1. Literary dependence.
For one example, prophecy buffs often claim the crucifixion narratives in the four gospels are some kind of supernatural 'fulfillment' of Psalm xxii, since all of them quote or allude to it and make the connection with Jesus' passion. This is of course ridiculous since all four gospel authors wrote their crucifixion accounts with the text of Psalm xxii before them. That is why certain elements in the psalm are present in them because they had literary access to it and obviously incorporated certain theological motifs in the psalm into their narratives. It isn't genuine prophecy. The psalm itself is not even prophetic.
2. Original context
Take Matthew ii.17, which quotes Jeremiah xxxi.15 in connection with Herod's assault on the infants of Bethlehem, an event most scholars consider non-historical anyway. But even granting this event's historicity, when we look at the quote in its original context in Jeremiah, we find that it has nothing to do with a future event concerning anyone named Jesus or Herod or with infants, but with the depopulation and promised restoration of the tribes of northern Israel (or Ephraim; see verses 16-22).

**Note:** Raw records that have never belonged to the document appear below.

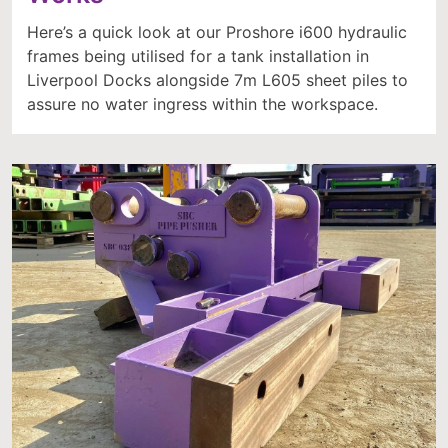
Here’s a quick look at our Proshore i600 hydraulic
frames being utilised for a tank installation in
Liverpool Docks alongside 7m L605 sheet piles to
assure no water ingress within the workspace.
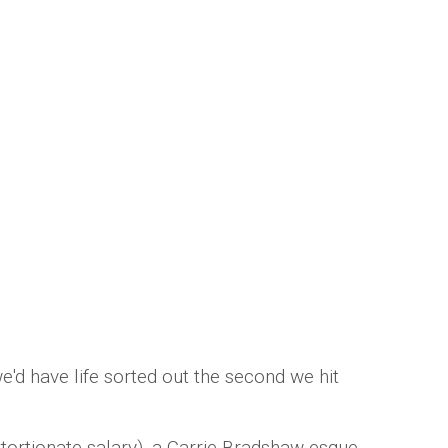
 the quarter life crisis just made our
Saunders
 have life sorted out the second we hit
xtortionate salary), a Carrie Bradshaw-esque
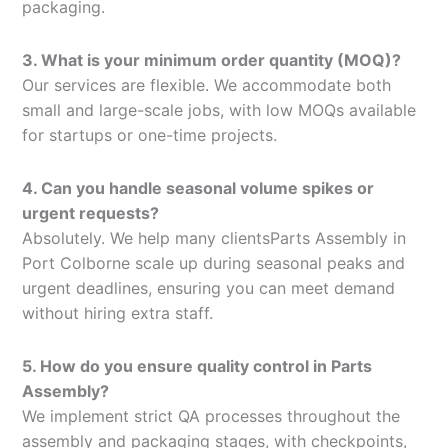
packaging.
3. What is your minimum order quantity (MOQ)?
Our services are flexible. We accommodate both
small and large-scale jobs, with low MOQs available
for startups or one-time projects.
4. Can you handle seasonal volume spikes or
urgent requests?
Absolutely. We help many clientsParts Assembly in
Port Colborne scale up during seasonal peaks and
urgent deadlines, ensuring you can meet demand
without hiring extra staff.
5. How do you ensure quality control in Parts
Assembly?
We implement strict QA processes throughout the
assembly and packaging stages, with checkpoints,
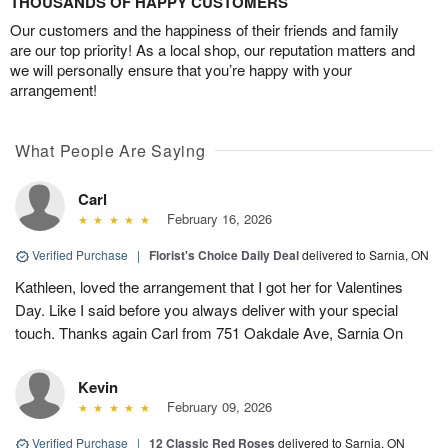
THOUSANDS OF HAPPY CUSTOMERS
Our customers and the happiness of their friends and family
are our top priority! As a local shop, our reputation matters and
we will personally ensure that you’re happy with your
arrangement!
What People Are Saying
Carl
February 16, 2026
Verified Purchase
|
Florist's Choice Daily Deal
delivered to Sarnia, ON
Kathleen, loved the arrangement that I got her for Valentines
Day. Like I said before you always deliver with your special
touch. Thanks again Carl from 751 Oakdale Ave, Sarnia On
Kevin
February 09, 2026
Verified Purchase
|
12 Classic Red Roses
delivered to Sarnia, ON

Again, this is not genuine prophecy, and the verse as it stands in Jeremiah is not a prediction of the future but a poetic way to describe the sufferings and captivity of northern Israel during that historical period, not a future period.
Each of the prophecies in the NT 'fulfilled' by Jesus are liable to the same criticisms, and so it's difficult to take the claims for the fulfillment of genuine prophecy in the NT seriously.